Stochastic algorithms offer an alternative to gradient-based optimization. To investigate their utilization the SAFIR tool, incorporating simulated annealing as the optimization algorithm, was developed. The tool also includes a VHDL output generator to test the designed filters in a Xilinx environment.
For signal base line estimation a set of sparse nonlinear filters has been developed. As the signal pulses can be considered as outliers, linear operators like moving average give a strongly biased estimate . Non-linear filters perform better, producing a totally unbiased base line estimate when a sufficient window size is used. In order to overcome the problem of sorting a large number of samples, sparse structures are used: the input is obtained by downsampling the original set. The sparse filters evaluated include the OS filter, the L-filter and the Ll-filter [13,14]. The operators were optimized using the training approach.

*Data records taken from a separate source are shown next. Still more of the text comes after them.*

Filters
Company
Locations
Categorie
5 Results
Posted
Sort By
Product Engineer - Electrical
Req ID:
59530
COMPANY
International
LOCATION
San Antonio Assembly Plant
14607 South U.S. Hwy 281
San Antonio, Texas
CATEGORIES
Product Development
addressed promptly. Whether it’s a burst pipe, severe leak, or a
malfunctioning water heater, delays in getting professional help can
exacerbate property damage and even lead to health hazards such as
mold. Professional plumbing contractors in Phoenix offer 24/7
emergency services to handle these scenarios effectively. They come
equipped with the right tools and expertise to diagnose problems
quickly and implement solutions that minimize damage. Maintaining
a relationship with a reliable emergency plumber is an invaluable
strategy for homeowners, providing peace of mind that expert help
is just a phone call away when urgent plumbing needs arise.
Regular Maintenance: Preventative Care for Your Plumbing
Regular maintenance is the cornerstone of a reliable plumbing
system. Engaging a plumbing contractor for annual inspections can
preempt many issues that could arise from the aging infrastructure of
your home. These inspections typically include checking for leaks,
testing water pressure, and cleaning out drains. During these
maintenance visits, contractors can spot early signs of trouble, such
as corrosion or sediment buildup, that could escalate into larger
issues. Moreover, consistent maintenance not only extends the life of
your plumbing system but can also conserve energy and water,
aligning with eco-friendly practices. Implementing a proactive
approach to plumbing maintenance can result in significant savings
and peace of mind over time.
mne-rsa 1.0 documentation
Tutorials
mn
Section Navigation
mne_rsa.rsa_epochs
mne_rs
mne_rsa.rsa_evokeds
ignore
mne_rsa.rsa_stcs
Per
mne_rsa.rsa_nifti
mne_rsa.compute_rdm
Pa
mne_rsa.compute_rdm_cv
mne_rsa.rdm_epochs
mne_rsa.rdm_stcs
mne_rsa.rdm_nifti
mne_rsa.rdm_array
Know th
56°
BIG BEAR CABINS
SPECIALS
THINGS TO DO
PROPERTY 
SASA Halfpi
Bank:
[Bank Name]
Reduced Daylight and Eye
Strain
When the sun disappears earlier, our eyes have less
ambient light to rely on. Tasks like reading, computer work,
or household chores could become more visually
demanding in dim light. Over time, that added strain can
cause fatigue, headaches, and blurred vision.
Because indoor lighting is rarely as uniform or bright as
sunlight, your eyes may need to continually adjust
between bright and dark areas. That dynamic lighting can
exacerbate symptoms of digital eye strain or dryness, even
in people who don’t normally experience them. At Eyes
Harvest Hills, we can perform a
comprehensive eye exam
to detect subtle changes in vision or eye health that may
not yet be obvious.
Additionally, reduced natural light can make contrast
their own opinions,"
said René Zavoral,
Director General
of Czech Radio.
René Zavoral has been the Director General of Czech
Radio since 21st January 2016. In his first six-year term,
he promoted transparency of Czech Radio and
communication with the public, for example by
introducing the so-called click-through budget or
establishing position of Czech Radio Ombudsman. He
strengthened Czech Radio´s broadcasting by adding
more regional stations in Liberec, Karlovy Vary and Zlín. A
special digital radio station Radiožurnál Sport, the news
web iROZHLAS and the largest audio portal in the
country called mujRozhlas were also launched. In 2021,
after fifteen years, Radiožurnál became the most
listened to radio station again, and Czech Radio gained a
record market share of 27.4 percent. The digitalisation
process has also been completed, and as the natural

Filter structures have been implemented in hardware as part of the FERMI readout microsystem (RD16). Some algorithms have been tested using the DataWave processor simulator developed by ITT Intermetall. DataWave is a single-chip multiprocessor system, originally designed for image processing tasks in digital television applications. Each processor cell is an autonomous RISC with local program and data stores. Due to the high level of parallelism and the optimized instruction set the DataWave processor achieves a maximum performance of 4 GOPS [12,19].
Another application of video industry developments to LHC trigger and front-end digital systems is being studied in a collaboration between LPNHE-X and Philips. The design of a circuit composed of 16 parallel 16-bit integer DSPs running at 40 MHz in pipeline mode has been completed. LPNHE-X is responsible for the data communication part, the DSP software development and the prototype tests which were started in July 1994. The study will continue with the completion of the VHDL description of the chip behaviour and the conception and realisation of VME boards with multiple L-Neuro chips for applications to calorimeter signal and level-1 trigger processing.

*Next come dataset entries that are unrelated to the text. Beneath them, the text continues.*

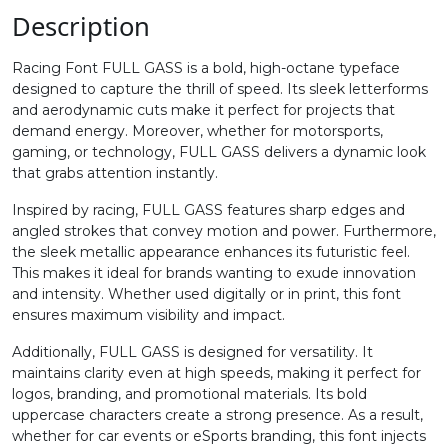
.
/
0
1
Description
Racing Font FULL GASS is a bold, high-octane typeface
#period
#slash
#zero
#one
designed to capture the thrill of speed. Its sleek letterforms
U+002E
U+002F
U+0030
U+0031
and aerodynamic cuts make it perfect for projects that
demand energy. Moreover, whether for motorsports,
2
3
4
5
gaming, or technology, FULL GASS delivers a dynamic look
that grabs attention instantly.
Inspired by racing, FULL GASS features sharp edges and
#two
#three
#four
#five
U+0032
U+0033
U+0034
U+0035
angled strokes that convey motion and power. Furthermore,
the sleek metallic appearance enhances its futuristic feel.
This makes it ideal for brands wanting to exude innovation
6
7
8
9
and intensity. Whether used digitally or in print, this font
ensures maximum visibility and impact.
#six
#seven
#eight
#nine
Additionally, FULL GASS is designed for versatility. It
U+0036
U+0037
U+0038
U+0039
maintains clarity even at high speeds, making it perfect for
logos, branding, and promotional materials. Its bold
:
;
<
=
uppercase characters create a strong presence. As a result,
whether for car events or eSports branding, this font injects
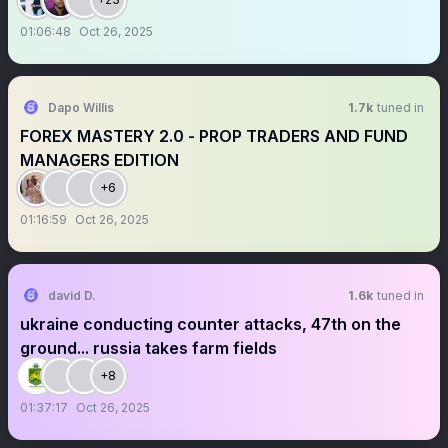
01:06:48
Oct 26, 2025
Dapo Willis
1.7k
tuned in
FOREX MASTERY 2.0 - PROP TRADERS AND FUND
MANAGERS EDITION
+6
01:16:59
Oct 26, 2025
david D.
1.6k
tuned in
ukraine conducting counter attacks, 47th on the
ground... russia takes farm fields
+8
01:37:17
Oct 26, 2025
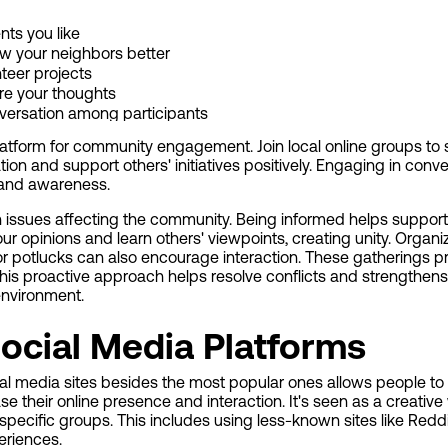
nts you like
w your neighbors better
nteer projects
are your thoughts
versation among participants
platform for community engagement. Join local online groups to
tion and support others' initiatives positively. Engaging in conv
 and awareness.
on issues affecting the community. Being informed helps suppor
ur opinions and learn others' viewpoints, creating unity. Orga
r potlucks can also encourage interaction. These gatherings 
This proactive approach helps resolve conflicts and strengthen
environment.
ocial Media Platforms
ial media sites besides the most popular ones allows people to
se their online presence and interaction. It's seen as a creativ
specific groups. This includes using less-known sites like Redd
eriences.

In Padova the Memory Address Generator (MAG) circuit has been produced using CMOS 1.2 µm technology and integrated in the FDPM modules. It allows programmable address generation at a rate of 100 MHz. A switching capacitor CMOS discriminator  suitable for LHC instrumentation has been designed and 1.2 µm CMOS prototypes tested. It runs at 66 MHz with 10 mV threshold and 20 mW power dissipation. The design is the building block for front-end ADCs.
The set of virtual instruments developed by RD12 supports CAMAC and VMEbus systems, accessed by MacVEE or CES and NI-MXI interfaces, as well as histogram, data acquisition and filter design libraries [28,29,30]. The LabVIEW packages and documentation are available by FTP: Machine caeftp, Login anonymous, Password e-mail address, Access /home/ftp/labview/CERN.LIB/.